Le point de vue du biologiste
G. Lefevre, biologiste, hôpital Tenon, Paris
Caractéristiques biochimiques de la troponine T
Les troponines sont des protéines myofibrillaires régulant la contraction cardiaque présentes dans les cellules striées du muscle squelettique. En pratique cardiologique, seuls les dosages des isoformes cardiaques I et T sont intéressants(1). Il existe trois isoformes, deux dans le muscle squelettique et une dans le muscle cardiaque qui a environ 60 % d’homologie avec la TnT musculaire. Les troponines I (TnIc) et T (TnTc) ne sont libérées qu’après activation des protéases intracellulaires lors de l’ischémie ou de la nécrose myocardique. Dans ce dernier cas, elles présentent une cinétique de libération plus tardive que la myoglobine mais possèdent une spécificité d’organe élevée (figure)(3). La TnTc serait libérée plus lentement à cause de sa liaison forte à l’actine(4). Sa concentration intracardiaque est plus importante que celle de la TnIc. Ce dosage s’est imposé comme la référence dans le diagnostic des nécroses myocardiques, quelle que soit leur étiologie.
Dosage de la troponine T
Les dosages des marqueurs cardiaques font appel à différentes technologies basées sur l’utilisation d’anticorps monoclonaux. Chez les sujets indemnes de pathologie cardiaque, les valeurs de la TnTc sont < 0,01 mg/L, ce qui correspond au 99e percentile de la population de référence. Qu’ils soient effectués dans les laboratoires centraux ou au lit du patient, la vitesse de réalisation des dosages (12 à 18 mn) est compatible avec l’urgence. Selon les recommandations américaines, le temps écoulé entre le prélèvement et la disponibilité des résultats pour le clinicien ne doit pas excéder 1 heure(4). L’immunodosage de la troponine est délicat, principalement en raison de sa faible concentration plasmatique chez le sujet normal et de ses multiples formes circulantes(2). Les faibles différences entre les isoformes cardiaques et musculaires expliquent la difficulté d’obtenir des anticorps totalement cardiospécifiques et la fréquence des « faux positifs » rencontrés avec la première génération de dosage(3). Ce problème a été résolu par le changement de la formulation du dosage de la TnTc tel qu’il est actuellement réalisé(5) (éliminé dès la 2e génération).
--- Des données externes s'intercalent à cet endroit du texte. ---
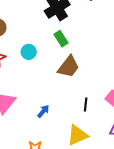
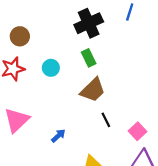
black line: (86, 105) -> (106, 120), moved, turned -40

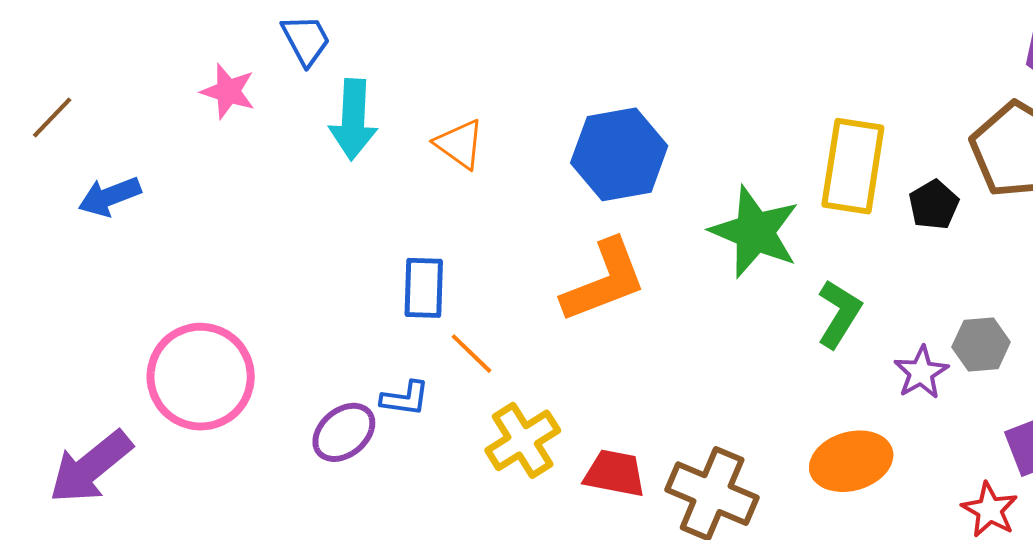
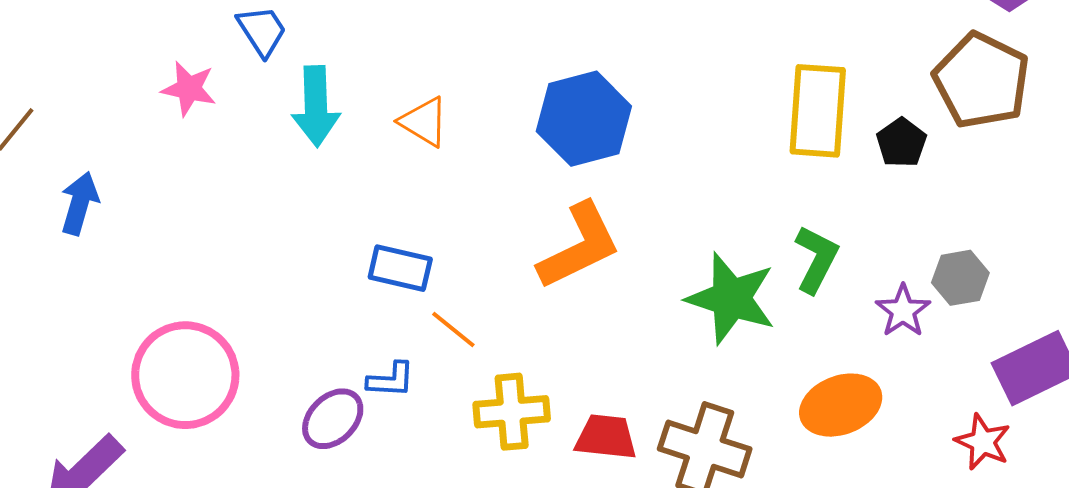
blue arrow: (110, 196) -> (79, 203), turned 132
green star: (755, 232) -> (731, 298), moved
blue rectangle: (424, 288) -> (400, 268), turned -74
yellow cross: (523, 440) -> (512, 412), turned 32

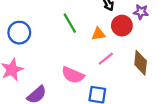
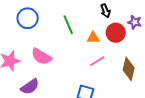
blue circle: (19, 33) -> (28, 18), moved
pink semicircle: (73, 75) -> (41, 57), moved

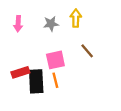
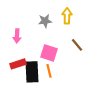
pink arrow: (18, 24) -> (17, 36), moved
pink square: (55, 60) -> (49, 53), turned 30

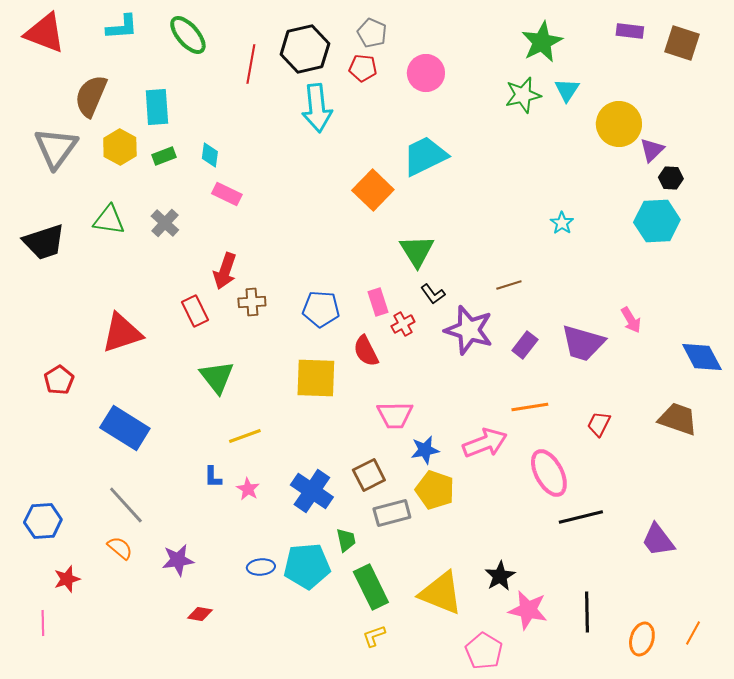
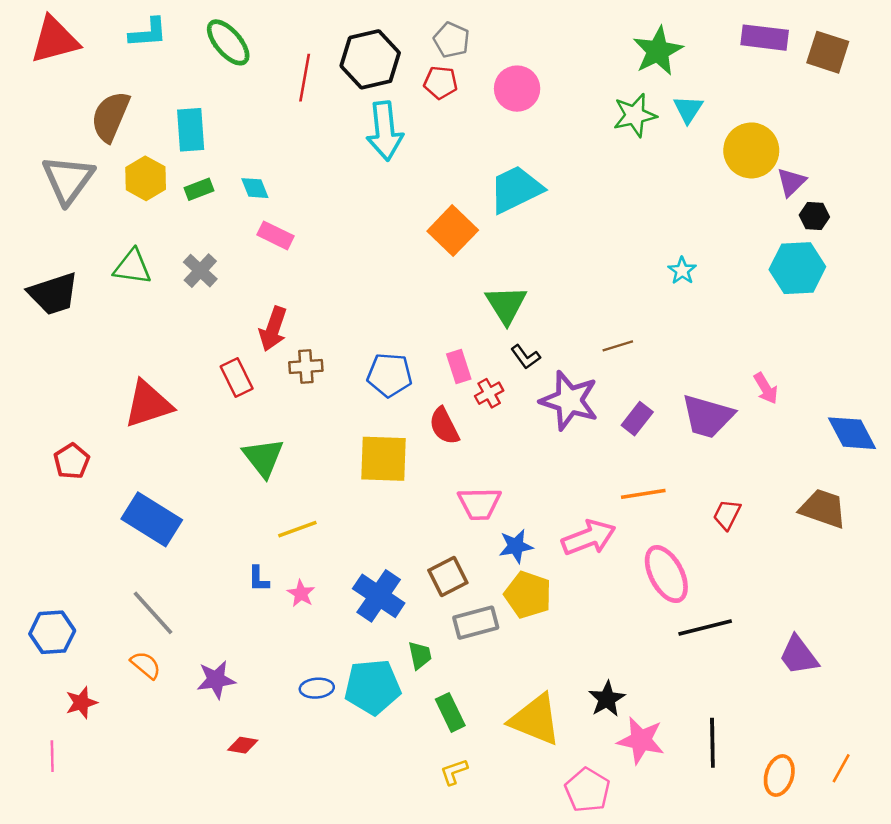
purple rectangle: (630, 31) -> (765, 38), size x1.4
red triangle: (45, 33) -> (55, 40), turned -36
cyan diamond: (210, 155) -> (255, 188), turned -30
green rectangle: (371, 587) -> (450, 712), size x0.7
L’élaboration d’un nouveau matériel de référence, le SRM 2921, va permettre également une standardisation des dosages des troponines I et T qui amènera probablement une réduction de l’hétérogénéité des résultats et limitera les différences intertechniques(6). La TnTc n’étant commercialisée que par un seul fournisseur (Roche Diagnostics), les résultats sont comparables partout pour le patient ou lors d’une étude multicentrique.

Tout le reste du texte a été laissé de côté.